─── Information shown

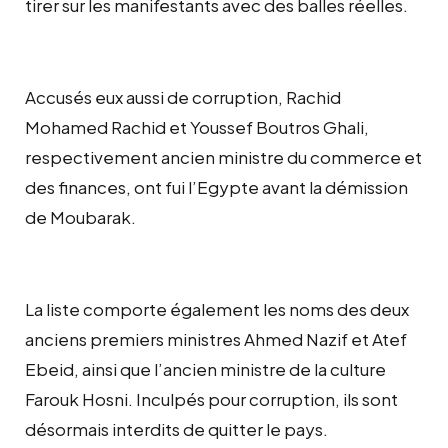
tirer sur les manifestants avec des balles réelles.
Accusés eux aussi de corruption, Rachid
Mohamed Rachid et Youssef Boutros Ghali,
respectivement ancien ministre du commerce et
des finances, ont fui l’Egypte avant la démission
de Moubarak.
La liste comporte également les noms des deux
anciens premiers ministres Ahmed Nazif et Atef
Ebeid, ainsi que l’ancien ministre de la culture
Farouk Hosni. Inculpés pour corruption, ils sont
désormais interdits de quitter le pays.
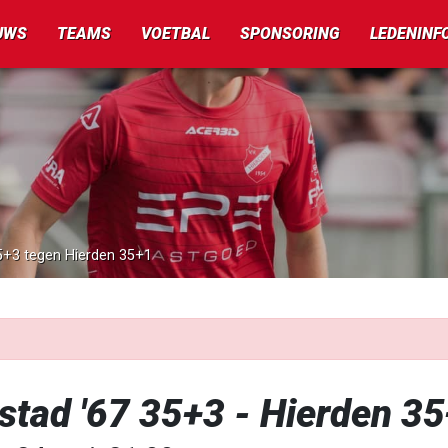
UWS
TEAMS
VOETBAL
SPONSORING
LEDENINF
35+3 tegen Hierden 35+1
stad '67 35+3 - Hierden 3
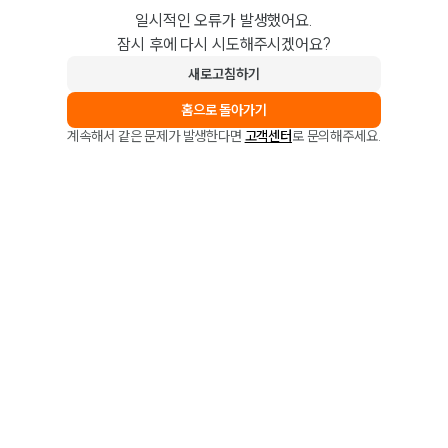
일시적인 오류가 발생했어요.
잠시 후에 다시 시도해주시겠어요?
새로고침하기
홈으로 돌아가기
계속해서 같은 문제가 발생한다면
고객센터
로 문의해주세요.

──────

Work order:
Restate it all word for word: every record, no pictures.

Solution to this exercise:
tirer sur les manifestants avec des balles réelles.
Accusés eux aussi de corruption, Rachid
Mohamed Rachid et Youssef Boutros Ghali,
respectivement ancien ministre du commerce et
des finances, ont fui l’Egypte avant la démission
de Moubarak.
La liste comporte également les noms des deux
anciens premiers ministres Ahmed Nazif et Atef
Ebeid, ainsi que l’ancien ministre de la culture
Farouk Hosni. Inculpés pour corruption, ils sont
désormais interdits de quitter le pays.
UWS
TEAMS
VOETBAL
SPONSORING
LEDENINF
35+3 tegen Hierden 35+1
stad '67 35+3 - Hierden 3
일시적인 오류가 발생했어요.
잠시 후에 다시 시도해주시겠어요?
새로고침하기
홈으로 돌아가기
계속해서 같은 문제가 발생한다면
고객센터
로 문의해주세요.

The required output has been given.